Monday, 25 April 2016
|Image Source: Twitter|
So some snark is being flung around by the centre-right pundit class on #MbPoli twitter over leftwing concerns about austerity and service cuts under the incoming Pallister CON administration. Solidarity Winnipeg was organized under the belief that a Conservative Government on Broadway would result in policies harmful to vast swaths of working people and that push back to said policies are needed. Events like the April 23 post-election workshop on what's next for progressive activists are setting a tone of vigilance. More established progressive organizations, like the Canadian Centre for Policy Alternatives Manitoba Office, have taken note too.
There is a clear rationale for the defensive measures of many progressive organizers. Left-progressive activists don't have the funding and ability to set up issue-based opposition campaigns as quickly as a lot of the deep pocketed rightwing groups do. The left can't muster up an astroturf campaign like rightwing groups such as the Canadian Federation of Independent Businesses or the Canadian Taxpayer's Federation does in response to regulations or tax policies they dislike such as the PST hike. Even labour unions have limitations on how quickly they can mobilize members and on what issues. The money lubricated media machine on the Right is just a lot better at snap responses than the volunteer labour powered organizing of leftwing activists.
Setting up the ground game for a likely fight over public social investments and labour policy early on, therefore, makes quite a bit of sense for left-progressives. When it comes to what "austerity" actually means, obviously the fear is that given enough leeway and not enough pushback the Pallister CON government will implement service cuts like, or greater than, those of the 1990s and drastically change labour relations in this province. "Right to work" and other anti-labour organizing legislation incubated in the US is picking up steam in Canadian rightwing think tanks. In the homestretch of the campaign, Brian Pallister ratcheted up his anti-labour rhetoric and accused unions of running the province.On social services, Pallister stuck to ambiguously talking about cutting "waste" - but "waste" cutting is often a euphemism for cutting services one says to assuage voters.
I have no idea in what context the activists Brian Kelcey tweeted about argued that spending increases above Consumer Price Index increases plus 1-2 % count as "austerity". It can be the case, depending on the demographic makeup of users of certain programs, that even increases above the rate of inflation in spending can result in service cuts, however. This is most obviously the case in healthcare.
Consider the Manitoba mining town of Thompson. Shortly after it was established it had a very young population of blue collar workers and next to no senior residents. I've heard anecdotes of how in the early days of the Thompson any senior in town meant somebody was visiting from elsewhere.

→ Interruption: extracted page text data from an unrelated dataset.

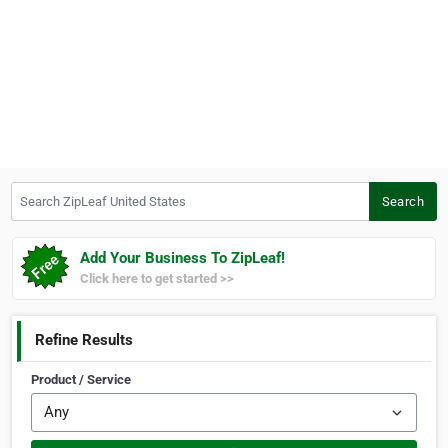
Search ZipLeaf United States
Search
Add Your Business To ZipLeaf!
Click here to get started >>
Refine Results
Product / Service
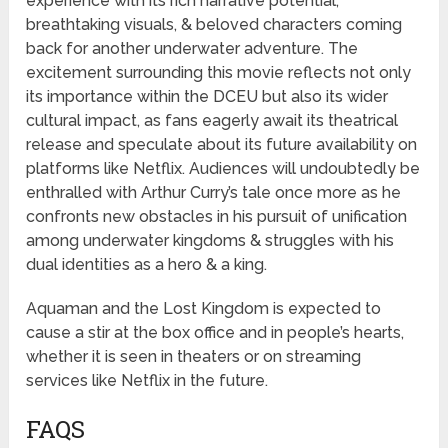
experience with its rich narrative potential,
breathtaking visuals, & beloved characters coming
back for another underwater adventure. The
excitement surrounding this movie reflects not only
its importance within the DCEU but also its wider
cultural impact, as fans eagerly await its theatrical
release and speculate about its future availability on
platforms like Netflix. Audiences will undoubtedly be
enthralled with Arthur Curry’s tale once more as he
confronts new obstacles in his pursuit of unification
among underwater kingdoms & struggles with his
dual identities as a hero & a king.
Aquaman and the Lost Kingdom is expected to
cause a stir at the box office and in people’s hearts,
whether it is seen in theaters or on streaming
services like Netflix in the future.
FAQS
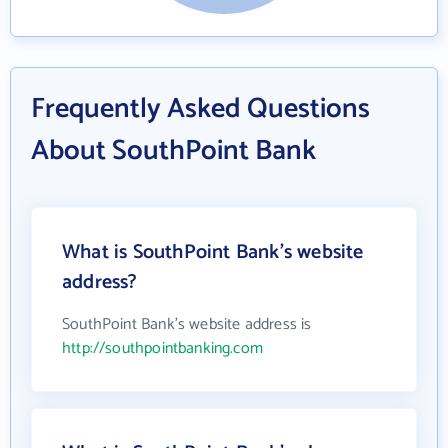
Frequently Asked Questions
About SouthPoint Bank
What is SouthPoint Bank's website
address?
SouthPoint Bank's website address is
http://southpointbanking.com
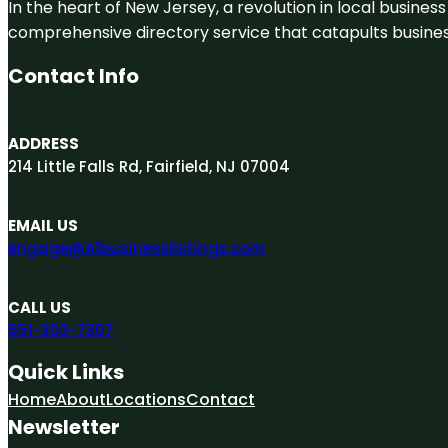
In the heart of New Jersey, a revolution in local business 
comprehensive directory service that catapults businesse
Contact Info
ADDRESS
214 Little Falls Rd, Fairfield, NJ 07004
EMAIL US
engage@A1businesslistings.com
CALL US
551-303-7307
Quick Links
Home
About
Locations
Contact
Newsletter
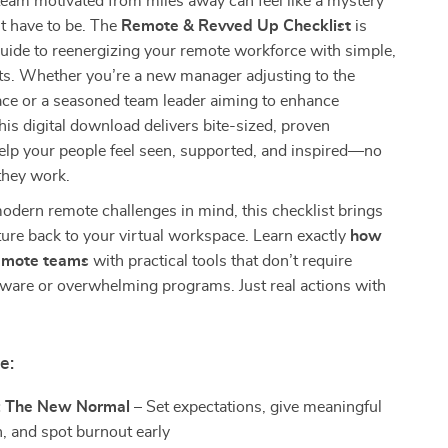
eam motivated from miles away can feel like a mystery
t have to be. The
Remote & Revved Up Checklist
is
guide to reenergizing your remote workforce with simple,
ts. Whether you’re a new manager adjusting to the
ace or a seasoned team leader aiming to enhance
is digital download delivers bite-sized, proven
help your people feel seen, supported, and inspired—no
they work.
odern remote challenges in mind, this checklist brings
lture back to your virtual workspace. Learn exactly
how
remote teams
with practical tools that don’t require
tware or overwhelming programs. Just real actions with
e:
: The New Normal
– Set expectations, give meaningful
n, and spot burnout early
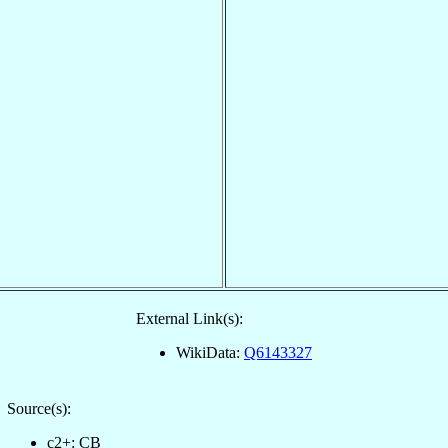
External Link(s):
WikiData:
Q6143327
Source(s):
c2+: CB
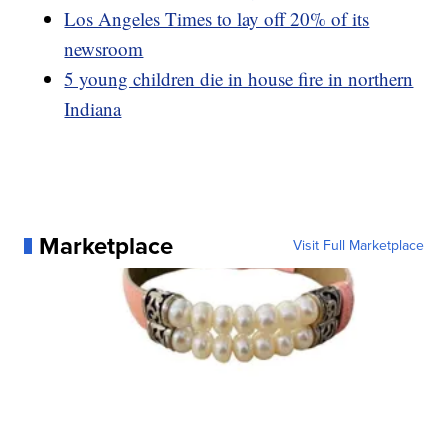
Los Angeles Times to lay off 20% of its
newsroom
5 young children die in house fire in northern
Indiana
Marketplace
Visit Full Marketplace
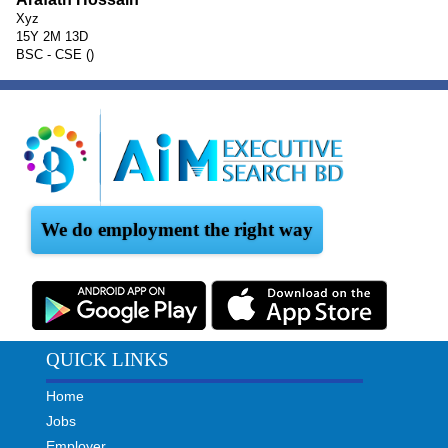
Xyz
15Y 2M 13D
BSC - CSE ()
We do employment the right way
QUICK LINKS
Home
Jobs
Employer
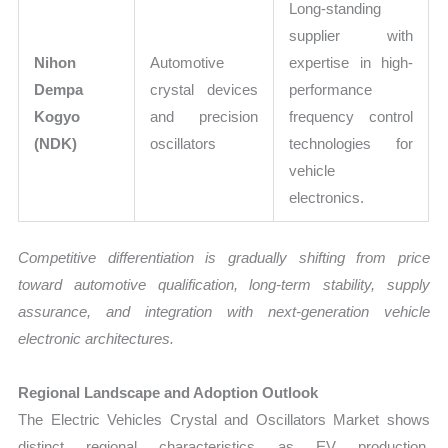
Long-standing
supplier with
Nihon
Automotive
expertise in high-
Dempa
crystal devices
performance
Kogyo
and precision
frequency control
(NDK)
oscillators
technologies for
vehicle
electronics.
Competitive differentiation is gradually shifting from price
toward automotive qualification, long-term stability, supply
assurance, and integration with next-generation vehicle
electronic architectures.
Regional Landscape and Adoption Outlook
The Electric Vehicles Crystal and Oscillators Market shows
distinct regional characteristics as EV production,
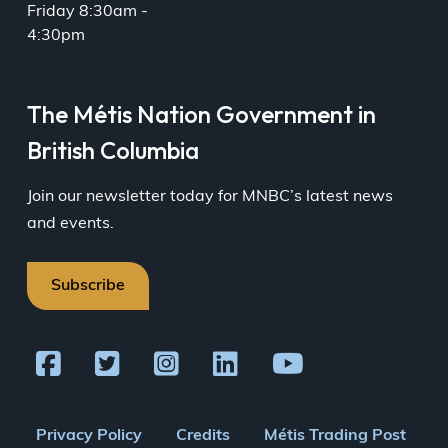
Friday 8:30am -
4:30pm
The Métis Nation Government in
British Columbia
Join our newsletter today for MNBC’s latest news
and events.
Subscribe
Footer
Privacy Policy
Credits
Métis Trading Post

Now, over time the proportion of older residents of Thompson increased as founding residents aged and more white-collar, industry support jobs developed in the town. It's possible to imagine the growth in seniors being as high as 120% during a five year period in the early days of the town. If we suppose, just to illustrate the argument, that healthcare spending in the area in 1965 was $8000 and there were 100 users we would get spending of $80 per user. Now suppose that spending increased with the rate of inflation plus 3% real growth per year. In five years healthcare spending would be up to $9274.19 in constant dollars*. Let us assume the town had 30 seniors at the start of the five year period and that 70% of seniors use healthcare services. At the end of the five year period the town would have 36 additional seniors and of those about 25 would be healthcare users. Even with the above inflation increases, spending per user and potentially service levels have gone down to $74.19 per user.
This numerical example, completely made up to illustrate the point (I haven't looked at the demographic data over time for Thompson), shows that spending can actually result in service level cuts. This could take the form of longer wait times or less quality care per visit. Obviously, there are other complications (depending on what's the optimal amount of hospitals in the area there can be economies of scale - in which less spending per user doesn't matter - or diseconomies of scale - in which less spending per user would be a big concern and the intensity/cost of care required by seniors may differ from non-seniors).
The main takeaway point is that Brian Kelcey's subtweeted activists may not be completely out to lunch. Within the context of certain programs, such as healthcare spending, even if funding increases above the rate of inflation there may be cuts in service levels.